(PROBLEM STATEMENT) One range is to be output from the listing below, exactly as written: the line with "You are a GUI" to the line with "30 comments (282, 2482)", both kept.

INFORMATION SUPPLIED Block Start

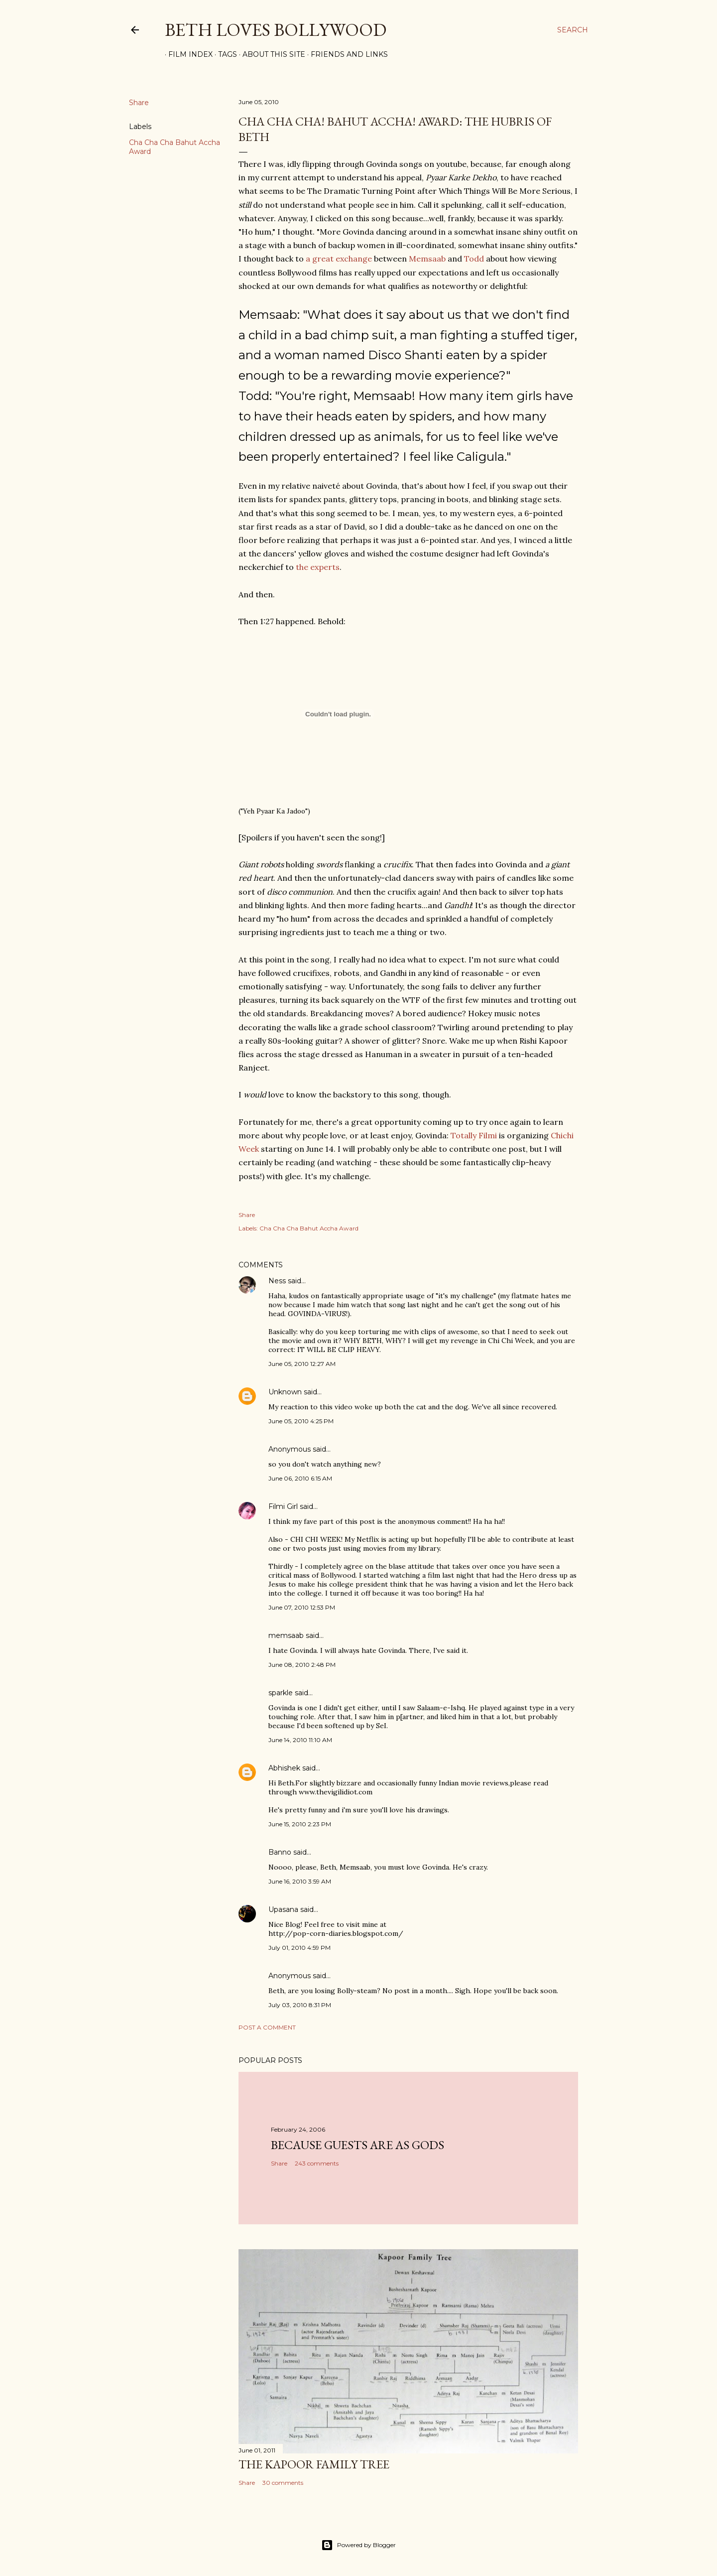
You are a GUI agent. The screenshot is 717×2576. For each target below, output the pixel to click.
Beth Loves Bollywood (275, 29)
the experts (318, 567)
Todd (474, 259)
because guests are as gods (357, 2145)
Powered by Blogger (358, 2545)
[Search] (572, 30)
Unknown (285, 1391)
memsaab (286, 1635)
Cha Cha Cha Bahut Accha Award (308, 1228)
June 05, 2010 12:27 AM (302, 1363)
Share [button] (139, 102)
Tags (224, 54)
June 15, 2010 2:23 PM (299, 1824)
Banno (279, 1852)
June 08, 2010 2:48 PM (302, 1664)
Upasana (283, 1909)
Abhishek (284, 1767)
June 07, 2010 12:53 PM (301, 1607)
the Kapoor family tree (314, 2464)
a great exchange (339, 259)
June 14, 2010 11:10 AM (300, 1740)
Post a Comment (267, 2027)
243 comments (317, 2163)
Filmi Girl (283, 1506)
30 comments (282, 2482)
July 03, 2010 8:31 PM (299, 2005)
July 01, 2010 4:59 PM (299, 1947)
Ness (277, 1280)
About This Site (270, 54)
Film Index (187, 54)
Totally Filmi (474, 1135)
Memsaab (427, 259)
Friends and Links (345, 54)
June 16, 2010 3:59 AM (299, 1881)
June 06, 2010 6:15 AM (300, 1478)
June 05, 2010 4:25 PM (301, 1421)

INFORMATION SUPPLIED Block End
INFORMATION SUPPLIED Block Start

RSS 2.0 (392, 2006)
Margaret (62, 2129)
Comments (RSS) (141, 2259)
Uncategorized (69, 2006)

INFORMATION SUPPLIED Block End
INFORMATION SUPPLIED Block Start

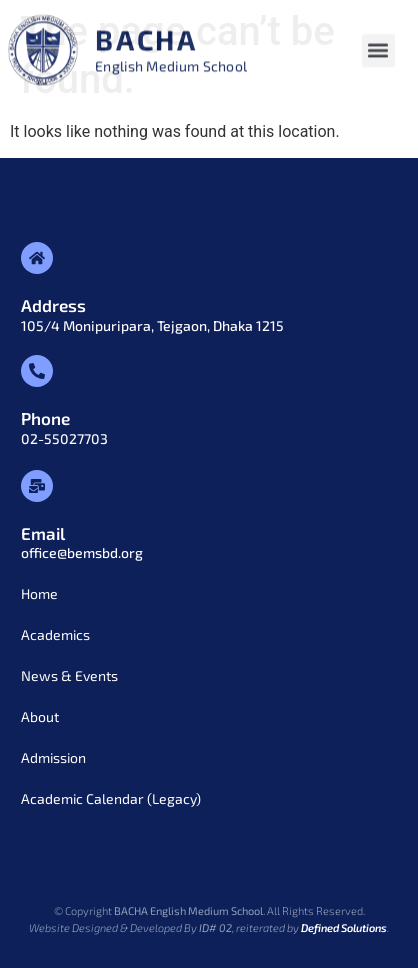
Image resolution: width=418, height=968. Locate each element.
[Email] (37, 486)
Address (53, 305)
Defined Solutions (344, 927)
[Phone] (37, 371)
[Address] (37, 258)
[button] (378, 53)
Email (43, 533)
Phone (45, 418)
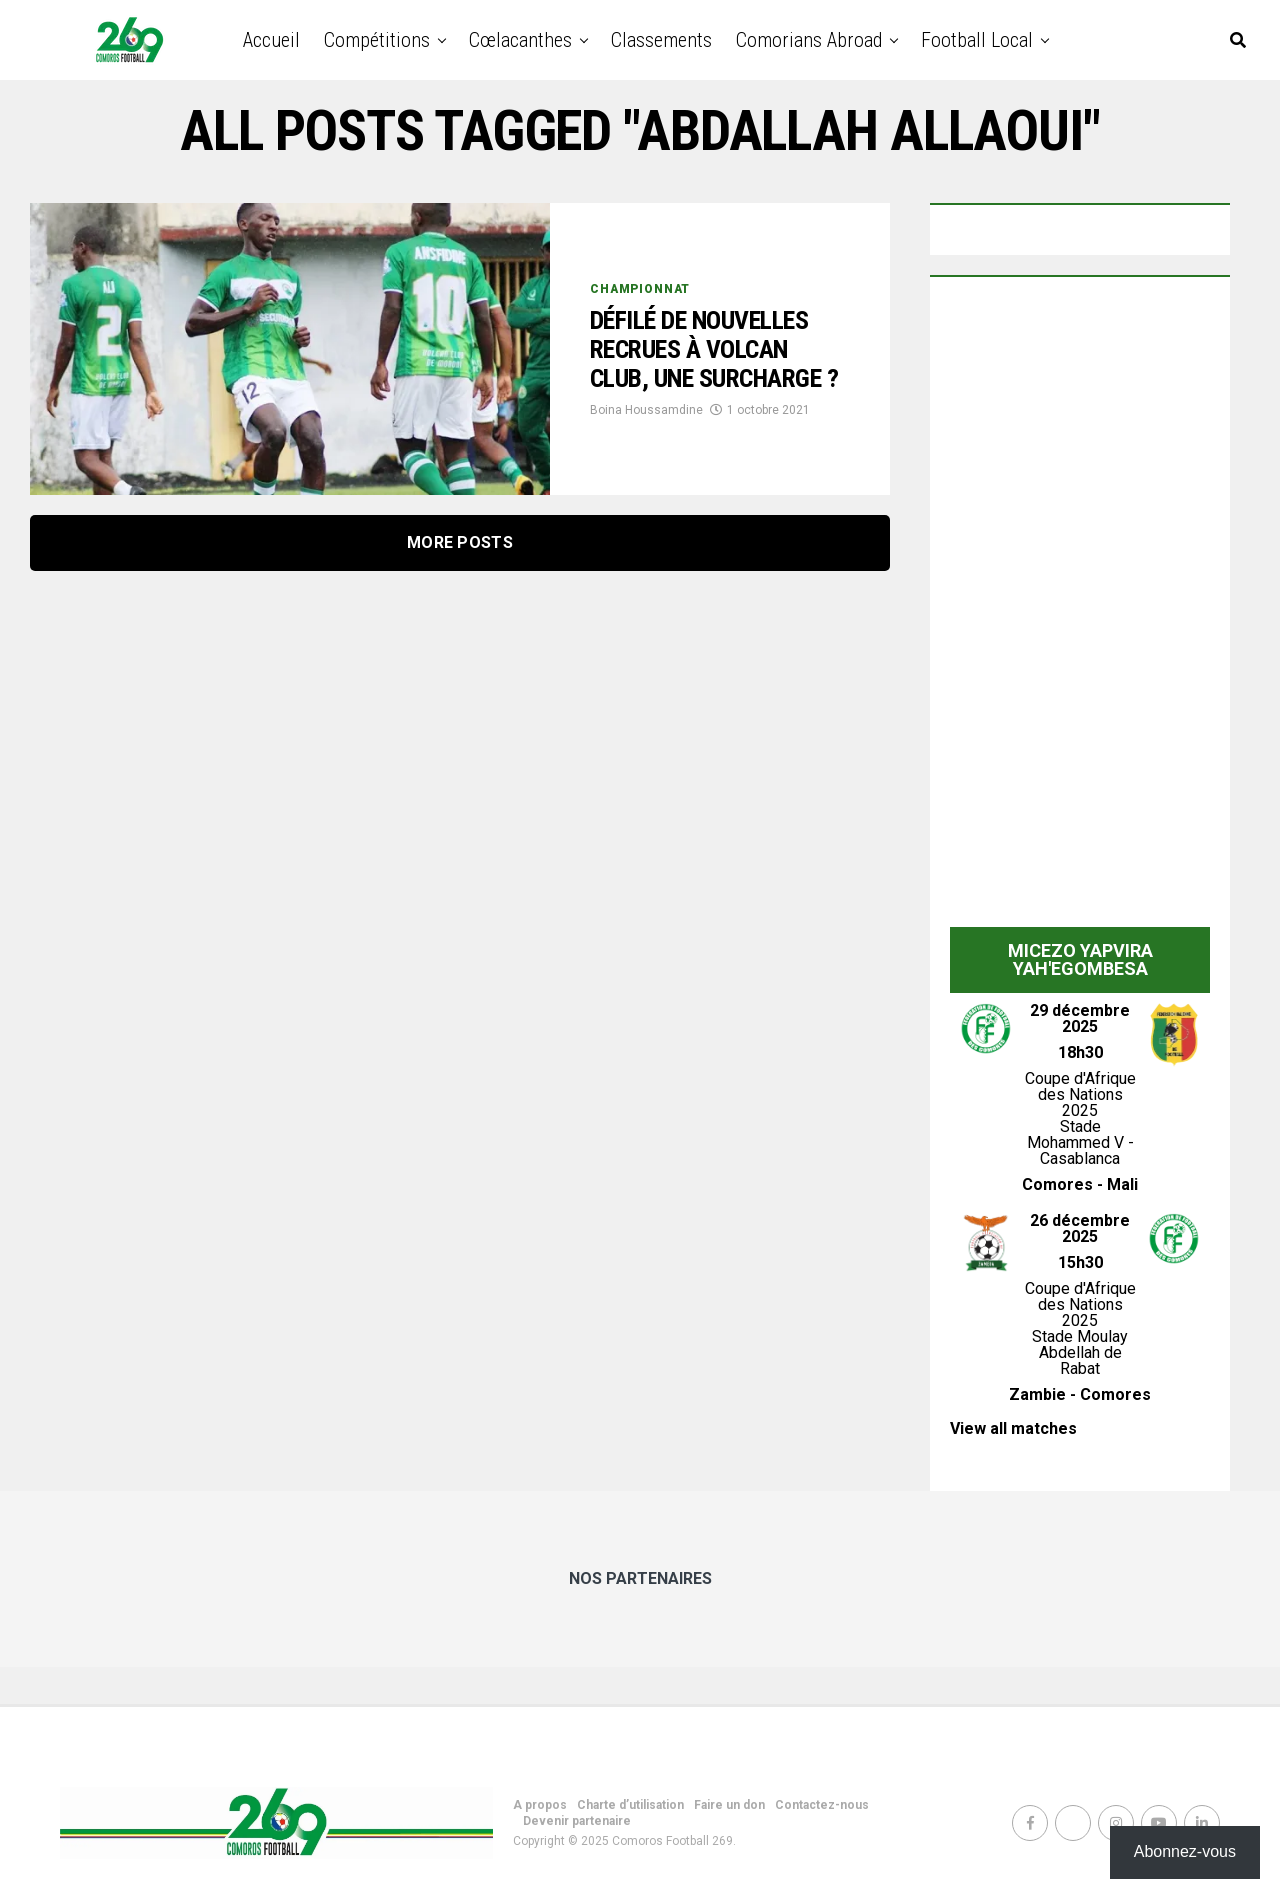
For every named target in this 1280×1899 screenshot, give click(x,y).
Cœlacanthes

INFORMATION SUPPLIED Block End

(RESPONSE TO THIS EXERCISE)
You are a GUI agent. The screenshot is 717×2576. For each target below, output the pixel to click.
Beth Loves Bollywood (275, 29)
the experts (318, 567)
Todd (474, 259)
because guests are as gods (357, 2145)
Powered by Blogger (358, 2545)
[Search] (572, 30)
Unknown (285, 1391)
memsaab (286, 1635)
Cha Cha Cha Bahut Accha Award (308, 1228)
June 05, 2010 12:27 AM (302, 1363)
Share [button] (139, 102)
Tags (224, 54)
June 15, 2010 2:23 PM (299, 1824)
Banno (279, 1852)
June 08, 2010 2:48 PM (302, 1664)
Upasana (283, 1909)
Abhishek (284, 1767)
June 07, 2010 12:53 PM (301, 1607)
the Kapoor family tree (314, 2464)
a great exchange (339, 259)
June 14, 2010 11:10 AM (300, 1740)
Post a Comment (267, 2027)
243 comments (317, 2163)
Filmi Girl (283, 1506)
30 comments (282, 2482)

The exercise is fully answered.